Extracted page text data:

.....

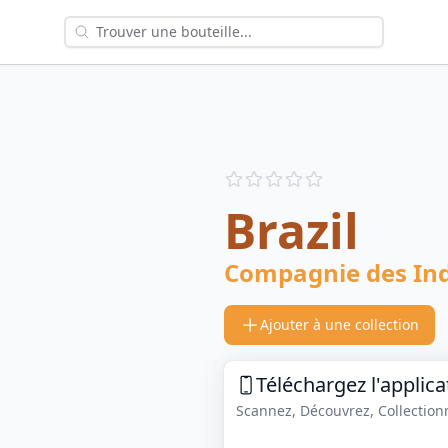
Reviews
out of 5 stars
Brazil
Compagnie des In
Ajouter à une collection
Téléchargez l'applica
Scannez, Découvrez, Collectionne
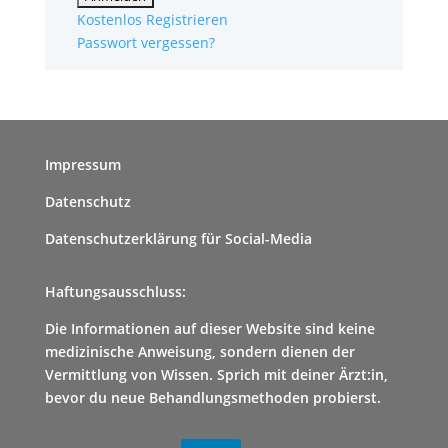
Kostenlos Registrieren
Passwort vergessen?
Impressum
Datenschutz
Datenschutzerklärung für Social-Media
Haftungsausschluss:
Die Informationen auf dieser Website sind keine
medizinische Anweisung, sondern dienen der
Vermittlung von Wissen. Sprich mit deiner Ärzt:in,
bevor du neue Behandlungsmethoden probierst.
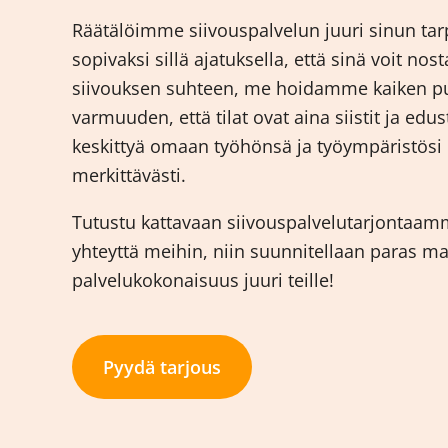
Räätälöimme siivouspalvelun juuri sinun tarpe
sopivaksi sillä ajatuksella, että sinä voit nos
siivouksen suhteen, me hoidamme kaiken puo
varmuuden, että tilat ovat aina siistit ja edus
keskittyä omaan työhönsä ja työympäristösi
merkittävästi.
Tutustu kattavaan siivouspalvelutarjontaamme 
yhteyttä meihin, niin suunnitellaan paras m
palvelukokonaisuus juuri teille!
Pyydä tarjous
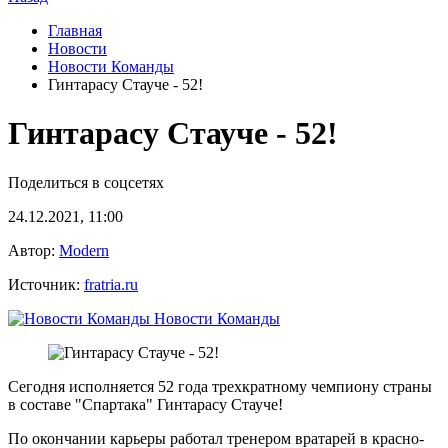
Главная
Новости
Новости Команды
Гинтарасу Стауче - 52!
Гинтарасу Стауче - 52!
Поделиться в соцсетях
24.12.2021, 11:00
Автор:
Modern
Источник:
fratria.ru
Новости Команды
Сегодня исполняется 52 года трехкратному чемпиону страны
в составе "Спартака" Гинтарасу Стауче!
По окончании карьеры работал тренером вратарей в красно-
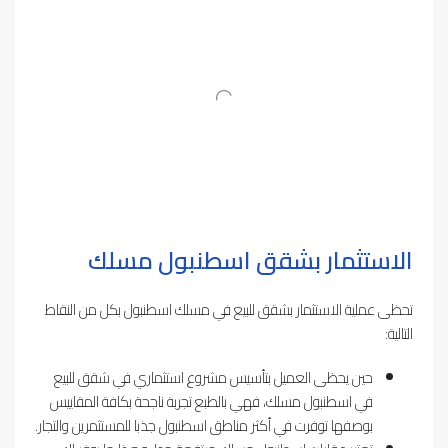
الاستثمار بشقق اسطنبول مسلك
تحظى عملية الاستثمار بشقق للبيع في مسلك اسطنبول بكل من النقاط
التالية:
حين يحظى العميل بتأسيس مشروع استثماري في شقق للبيع
في اسطنبول مسلك، فهي بالطبع تجربة ناجحة بكافة المقاييس
بوصفها توفرت في أكثر مناطق اسطنبول جذبا للمستثمرين والتجار.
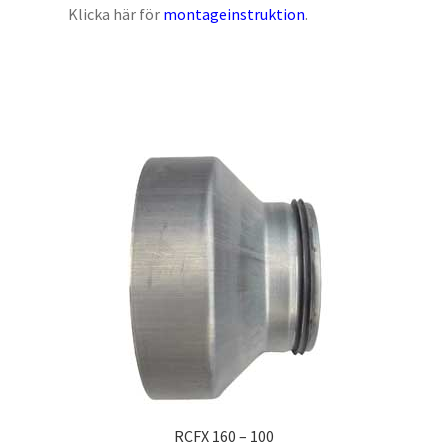
Klicka här för
montageinstruktion
.
RCFX 160 – 100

.....

**YOUR GOAL**
Copy the lines exactly as they appear from the opening of the entries above through the line with "siivouksen suhteen, me hoidamme kaiken puo", excluding all pictures.

**FINISHED TASK**
Reviews
out of 5 stars
Brazil
Compagnie des In
Ajouter à une collection
Téléchargez l'applica
Scannez, Découvrez, Collectionne
Kostenlos Registrieren
Passwort vergessen?
Impressum
Datenschutz
Datenschutzerklärung für Social-Media
Haftungsausschluss:
Die Informationen auf dieser Website sind keine
medizinische Anweisung, sondern dienen der
Vermittlung von Wissen. Sprich mit deiner Ärzt:in,
bevor du neue Behandlungsmethoden probierst.
Räätälöimme siivouspalvelun juuri sinun tarpe
sopivaksi sillä ajatuksella, että sinä voit nos
siivouksen suhteen, me hoidamme kaiken puo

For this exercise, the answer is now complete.